▶ **GOAL OF THE EXERCISE**
Below are records to return verbatim; the pictures are to be dropped.
*** GIVEN DATA Section Begins ***
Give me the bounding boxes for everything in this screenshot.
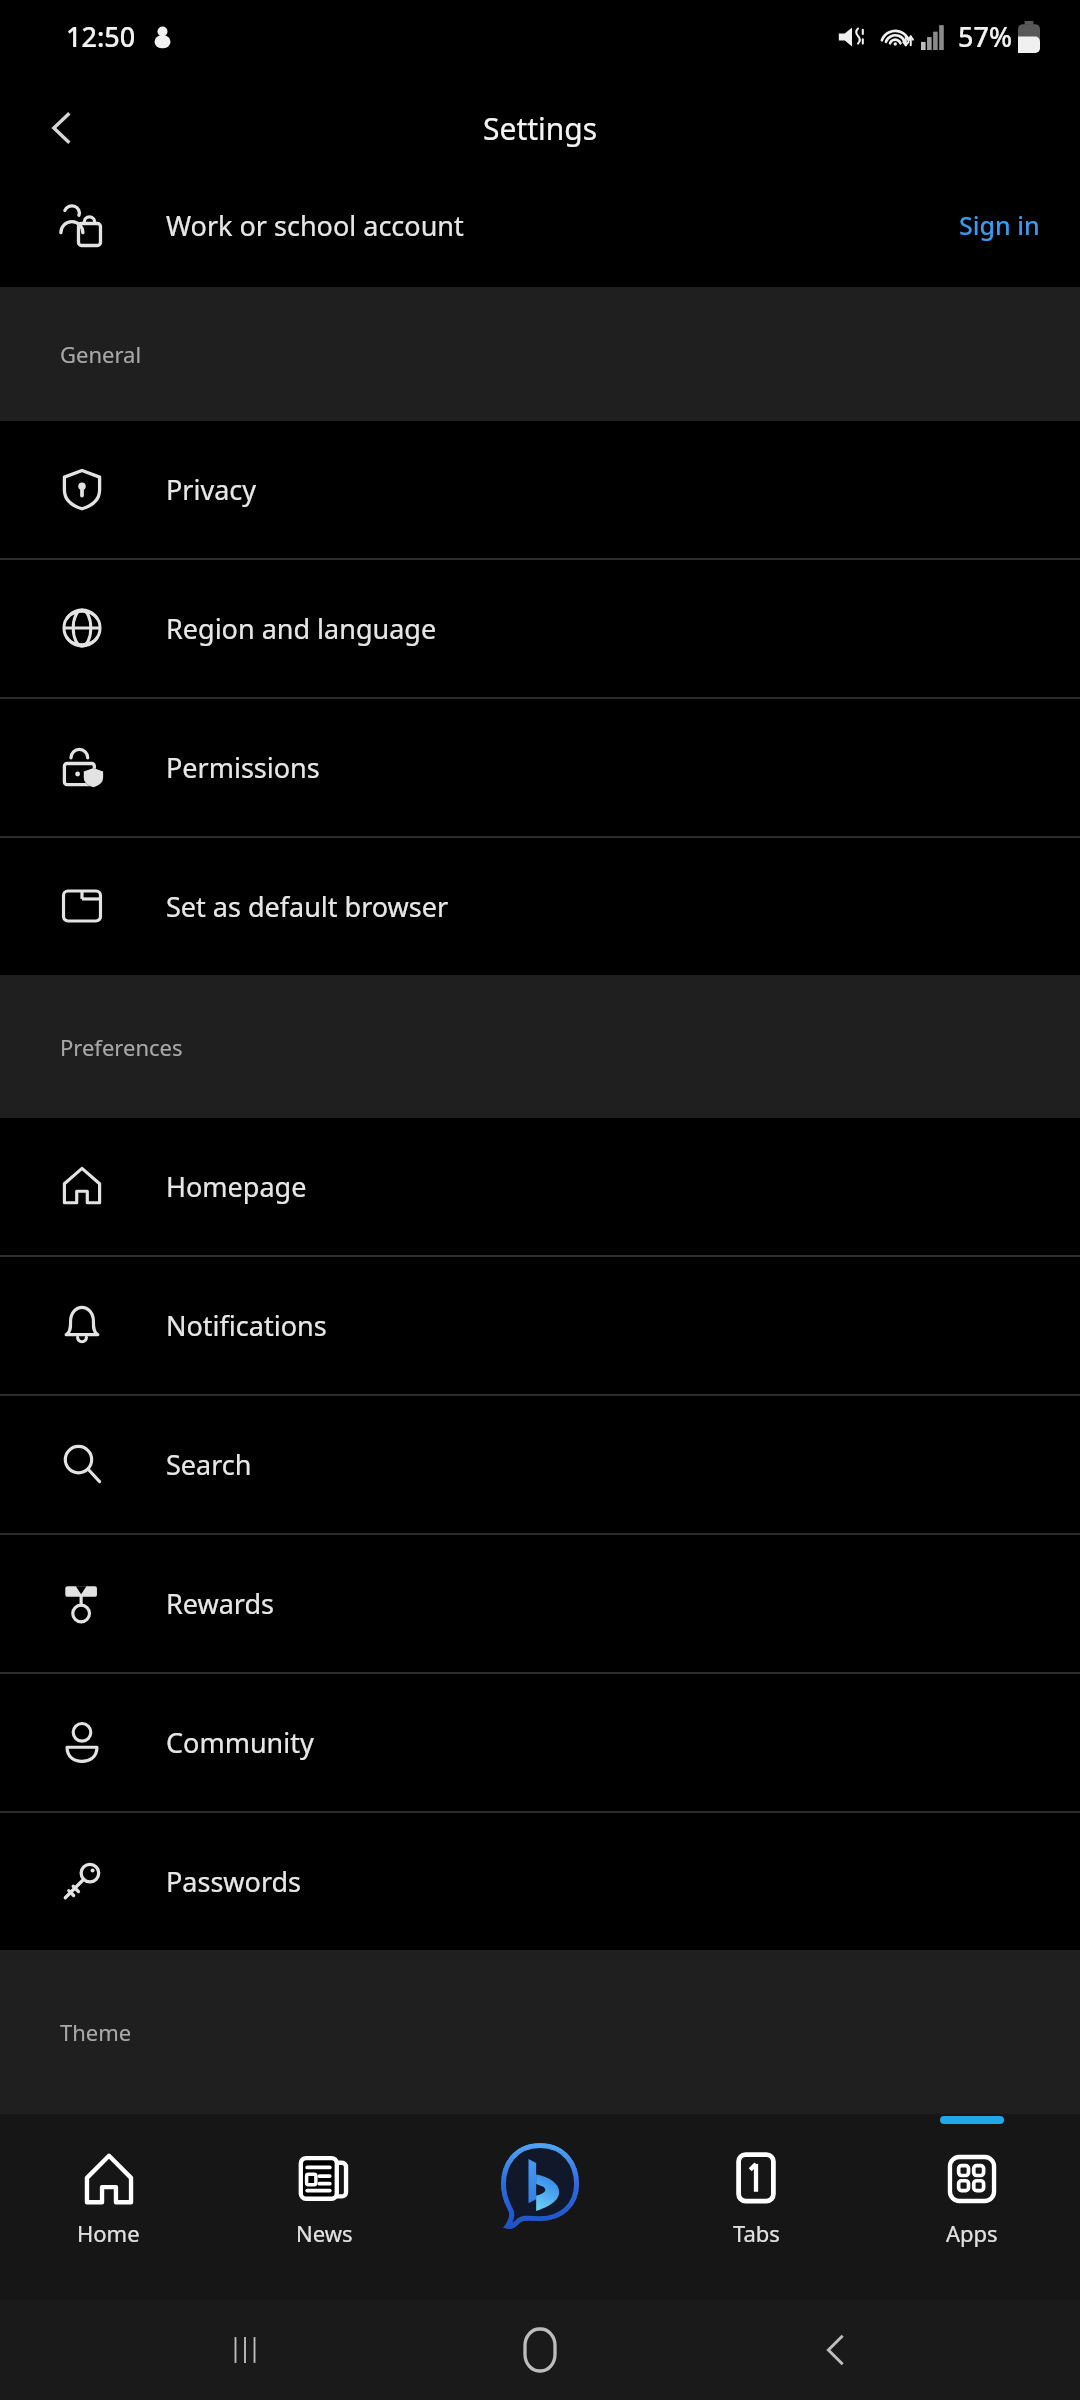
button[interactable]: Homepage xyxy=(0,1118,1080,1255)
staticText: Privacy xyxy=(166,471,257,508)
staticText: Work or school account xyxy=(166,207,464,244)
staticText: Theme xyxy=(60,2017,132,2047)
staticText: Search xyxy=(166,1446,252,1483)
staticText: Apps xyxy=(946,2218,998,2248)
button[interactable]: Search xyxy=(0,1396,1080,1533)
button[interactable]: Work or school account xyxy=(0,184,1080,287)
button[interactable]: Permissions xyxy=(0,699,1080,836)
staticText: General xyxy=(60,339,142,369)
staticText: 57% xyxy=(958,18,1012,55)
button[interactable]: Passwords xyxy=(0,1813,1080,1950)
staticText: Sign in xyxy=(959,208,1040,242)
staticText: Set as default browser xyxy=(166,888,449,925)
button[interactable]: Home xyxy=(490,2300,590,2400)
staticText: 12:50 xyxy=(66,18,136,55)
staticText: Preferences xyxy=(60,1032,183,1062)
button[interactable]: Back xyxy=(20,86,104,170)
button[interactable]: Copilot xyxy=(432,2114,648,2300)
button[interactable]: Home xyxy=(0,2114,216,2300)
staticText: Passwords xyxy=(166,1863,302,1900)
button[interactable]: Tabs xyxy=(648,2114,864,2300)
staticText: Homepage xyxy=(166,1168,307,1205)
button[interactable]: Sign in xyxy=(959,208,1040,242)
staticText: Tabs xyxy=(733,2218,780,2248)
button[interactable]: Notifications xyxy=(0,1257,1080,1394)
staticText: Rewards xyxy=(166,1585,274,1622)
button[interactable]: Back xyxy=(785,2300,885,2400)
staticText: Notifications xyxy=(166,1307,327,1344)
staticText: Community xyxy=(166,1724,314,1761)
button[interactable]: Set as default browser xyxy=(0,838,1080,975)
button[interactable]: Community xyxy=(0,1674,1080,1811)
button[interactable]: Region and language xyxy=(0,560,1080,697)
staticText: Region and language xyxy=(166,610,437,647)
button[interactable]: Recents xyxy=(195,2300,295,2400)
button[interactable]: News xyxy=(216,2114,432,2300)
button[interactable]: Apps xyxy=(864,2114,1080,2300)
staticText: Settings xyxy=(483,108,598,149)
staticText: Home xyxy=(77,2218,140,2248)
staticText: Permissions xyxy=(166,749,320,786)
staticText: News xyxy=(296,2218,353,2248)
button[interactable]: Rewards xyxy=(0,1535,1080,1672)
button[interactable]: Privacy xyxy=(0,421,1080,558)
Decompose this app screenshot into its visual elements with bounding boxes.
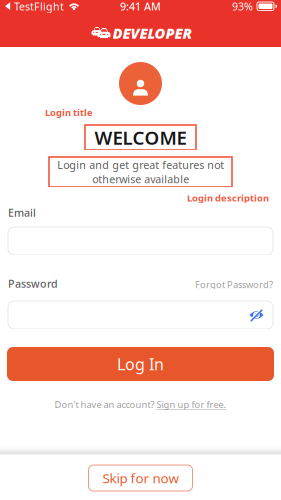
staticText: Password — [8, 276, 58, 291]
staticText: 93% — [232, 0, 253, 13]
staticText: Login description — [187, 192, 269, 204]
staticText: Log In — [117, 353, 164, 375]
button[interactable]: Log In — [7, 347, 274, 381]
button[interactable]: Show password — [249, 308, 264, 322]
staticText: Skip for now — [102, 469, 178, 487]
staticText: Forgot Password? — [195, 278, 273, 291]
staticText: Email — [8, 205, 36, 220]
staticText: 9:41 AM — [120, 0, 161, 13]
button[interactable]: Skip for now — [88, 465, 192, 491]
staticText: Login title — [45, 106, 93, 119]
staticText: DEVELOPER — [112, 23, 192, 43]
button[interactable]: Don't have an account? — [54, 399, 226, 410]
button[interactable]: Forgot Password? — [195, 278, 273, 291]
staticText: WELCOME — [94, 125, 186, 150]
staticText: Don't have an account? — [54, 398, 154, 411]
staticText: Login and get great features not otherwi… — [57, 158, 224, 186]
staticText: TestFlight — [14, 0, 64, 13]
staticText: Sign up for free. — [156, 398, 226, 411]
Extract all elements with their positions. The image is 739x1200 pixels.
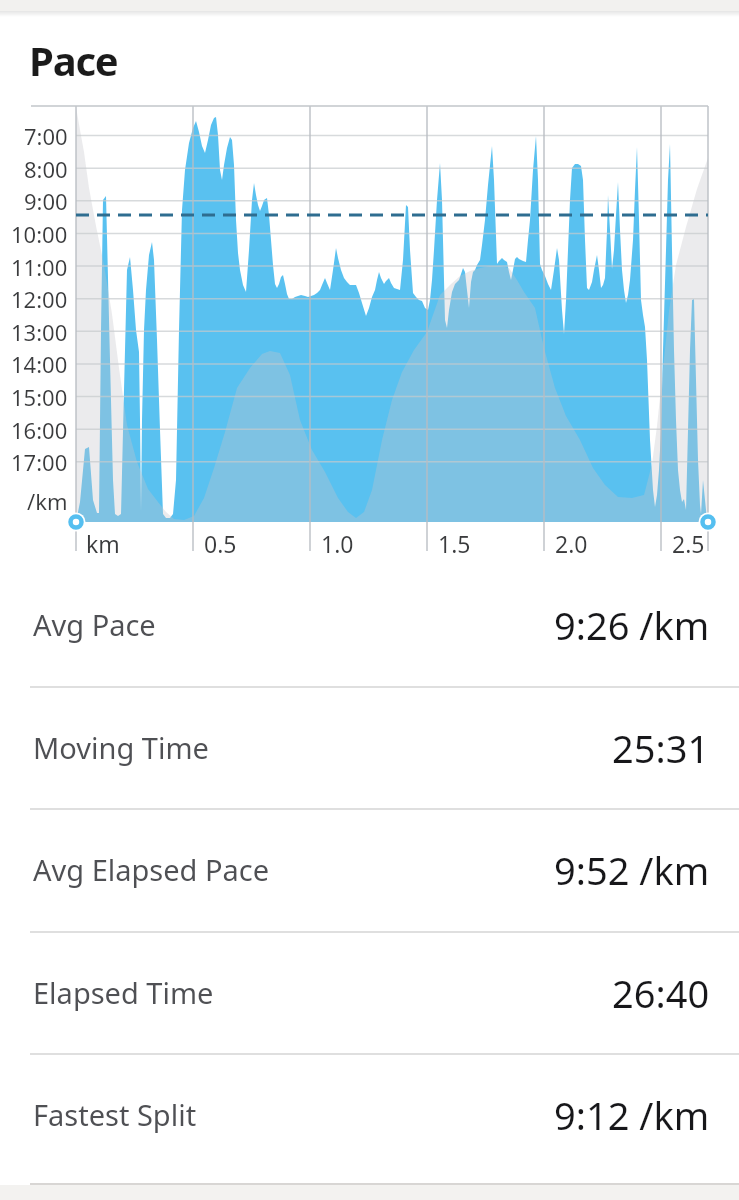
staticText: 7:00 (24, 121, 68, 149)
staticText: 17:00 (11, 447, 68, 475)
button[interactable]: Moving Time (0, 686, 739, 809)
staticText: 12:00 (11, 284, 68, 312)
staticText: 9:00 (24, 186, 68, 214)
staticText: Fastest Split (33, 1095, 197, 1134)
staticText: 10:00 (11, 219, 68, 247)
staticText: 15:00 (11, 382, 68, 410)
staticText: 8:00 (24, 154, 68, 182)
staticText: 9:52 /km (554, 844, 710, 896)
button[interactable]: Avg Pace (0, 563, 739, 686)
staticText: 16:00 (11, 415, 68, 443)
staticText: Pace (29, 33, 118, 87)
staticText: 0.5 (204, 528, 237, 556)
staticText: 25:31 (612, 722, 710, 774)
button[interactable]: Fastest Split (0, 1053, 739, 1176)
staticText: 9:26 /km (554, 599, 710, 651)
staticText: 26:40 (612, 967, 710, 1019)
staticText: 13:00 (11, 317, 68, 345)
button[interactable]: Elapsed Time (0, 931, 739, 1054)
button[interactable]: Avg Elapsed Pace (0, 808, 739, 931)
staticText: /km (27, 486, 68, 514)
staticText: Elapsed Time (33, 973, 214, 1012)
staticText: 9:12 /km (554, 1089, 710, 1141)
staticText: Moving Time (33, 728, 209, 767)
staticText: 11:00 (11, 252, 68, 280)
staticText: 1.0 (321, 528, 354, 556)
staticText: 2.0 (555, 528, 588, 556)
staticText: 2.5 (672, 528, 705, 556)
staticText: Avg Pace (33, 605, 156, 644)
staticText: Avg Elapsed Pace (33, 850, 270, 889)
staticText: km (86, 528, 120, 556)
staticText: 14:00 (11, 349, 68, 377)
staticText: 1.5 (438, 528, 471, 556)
*** GIVEN DATA Section Ends ***
▶ **COMPLETED TASK**
Give me the bounding boxes for everything in this screenshot.
button[interactable]: Homepage xyxy=(0,1118,1080,1255)
staticText: Privacy xyxy=(166,471,257,508)
staticText: Work or school account xyxy=(166,207,464,244)
staticText: Theme xyxy=(60,2017,132,2047)
staticText: Search xyxy=(166,1446,252,1483)
staticText: Apps xyxy=(946,2218,998,2248)
button[interactable]: Search xyxy=(0,1396,1080,1533)
button[interactable]: Work or school account xyxy=(0,184,1080,287)
button[interactable]: Permissions xyxy=(0,699,1080,836)
staticText: General xyxy=(60,339,142,369)
staticText: 57% xyxy=(958,18,1012,55)
button[interactable]: Passwords xyxy=(0,1813,1080,1950)
staticText: Sign in xyxy=(959,208,1040,242)
staticText: Set as default browser xyxy=(166,888,449,925)
button[interactable]: Home xyxy=(490,2300,590,2400)
staticText: 12:50 xyxy=(66,18,136,55)
staticText: Preferences xyxy=(60,1032,183,1062)
button[interactable]: Back xyxy=(20,86,104,170)
button[interactable]: Copilot xyxy=(432,2114,648,2300)
button[interactable]: Home xyxy=(0,2114,216,2300)
staticText: Passwords xyxy=(166,1863,302,1900)
button[interactable]: Tabs xyxy=(648,2114,864,2300)
staticText: Homepage xyxy=(166,1168,307,1205)
button[interactable]: Sign in xyxy=(959,208,1040,242)
staticText: Tabs xyxy=(733,2218,780,2248)
button[interactable]: Notifications xyxy=(0,1257,1080,1394)
staticText: Rewards xyxy=(166,1585,274,1622)
button[interactable]: Back xyxy=(785,2300,885,2400)
staticText: Notifications xyxy=(166,1307,327,1344)
staticText: Community xyxy=(166,1724,314,1761)
button[interactable]: Set as default browser xyxy=(0,838,1080,975)
button[interactable]: Community xyxy=(0,1674,1080,1811)
button[interactable]: Region and language xyxy=(0,560,1080,697)
staticText: Region and language xyxy=(166,610,437,647)
button[interactable]: Recents xyxy=(195,2300,295,2400)
button[interactable]: News xyxy=(216,2114,432,2300)
button[interactable]: Apps xyxy=(864,2114,1080,2300)
staticText: Settings xyxy=(483,108,598,149)
staticText: Home xyxy=(77,2218,140,2248)
staticText: Permissions xyxy=(166,749,320,786)
staticText: News xyxy=(296,2218,353,2248)
button[interactable]: Rewards xyxy=(0,1535,1080,1672)
button[interactable]: Privacy xyxy=(0,421,1080,558)
Decompose this app screenshot into its visual elements with bounding boxes.
staticText: Password — [8, 276, 58, 291]
staticText: 93% — [232, 0, 253, 13]
staticText: Login description — [187, 192, 269, 204]
staticText: Log In — [117, 353, 164, 375]
button[interactable]: Log In — [7, 347, 274, 381]
button[interactable]: Show password — [249, 308, 264, 322]
staticText: Skip for now — [102, 469, 178, 487]
staticText: Forgot Password? — [195, 278, 273, 291]
staticText: Email — [8, 205, 36, 220]
staticText: 9:41 AM — [120, 0, 161, 13]
button[interactable]: Skip for now — [88, 465, 192, 491]
staticText: Login title — [45, 106, 93, 119]
staticText: DEVELOPER — [112, 23, 192, 43]
button[interactable]: Don't have an account? — [54, 399, 226, 410]
button[interactable]: Forgot Password? — [195, 278, 273, 291]
staticText: WELCOME — [94, 125, 186, 150]
staticText: Don't have an account? — [54, 398, 154, 411]
staticText: Login and get great features not otherwi… — [57, 158, 224, 186]
staticText: TestFlight — [14, 0, 64, 13]
staticText: Sign up for free. — [156, 398, 226, 411]
Extract all elements with their positions. The image is 739x1200 pixels.
staticText: 7:00 (24, 121, 68, 149)
staticText: 17:00 (11, 447, 68, 475)
button[interactable]: Moving Time (0, 686, 739, 809)
staticText: 12:00 (11, 284, 68, 312)
staticText: 9:00 (24, 186, 68, 214)
staticText: Fastest Split (33, 1095, 197, 1134)
staticText: 10:00 (11, 219, 68, 247)
staticText: 15:00 (11, 382, 68, 410)
staticText: 8:00 (24, 154, 68, 182)
staticText: 9:52 /km (554, 844, 710, 896)
button[interactable]: Avg Pace (0, 563, 739, 686)
staticText: 16:00 (11, 415, 68, 443)
staticText: Pace (29, 33, 118, 87)
staticText: 0.5 (204, 528, 237, 556)
staticText: 25:31 (612, 722, 710, 774)
button[interactable]: Fastest Split (0, 1053, 739, 1176)
staticText: 9:26 /km (554, 599, 710, 651)
staticText: 26:40 (612, 967, 710, 1019)
staticText: 13:00 (11, 317, 68, 345)
button[interactable]: Elapsed Time (0, 931, 739, 1054)
button[interactable]: Avg Elapsed Pace (0, 808, 739, 931)
staticText: /km (27, 486, 68, 514)
staticText: Elapsed Time (33, 973, 214, 1012)
staticText: 9:12 /km (554, 1089, 710, 1141)
staticText: Moving Time (33, 728, 209, 767)
staticText: 11:00 (11, 252, 68, 280)
staticText: 1.0 (321, 528, 354, 556)
staticText: 2.0 (555, 528, 588, 556)
staticText: 2.5 (672, 528, 705, 556)
staticText: Avg Pace (33, 605, 156, 644)
staticText: Avg Elapsed Pace (33, 850, 270, 889)
staticText: km (86, 528, 120, 556)
staticText: 14:00 (11, 349, 68, 377)
staticText: 1.5 (438, 528, 471, 556)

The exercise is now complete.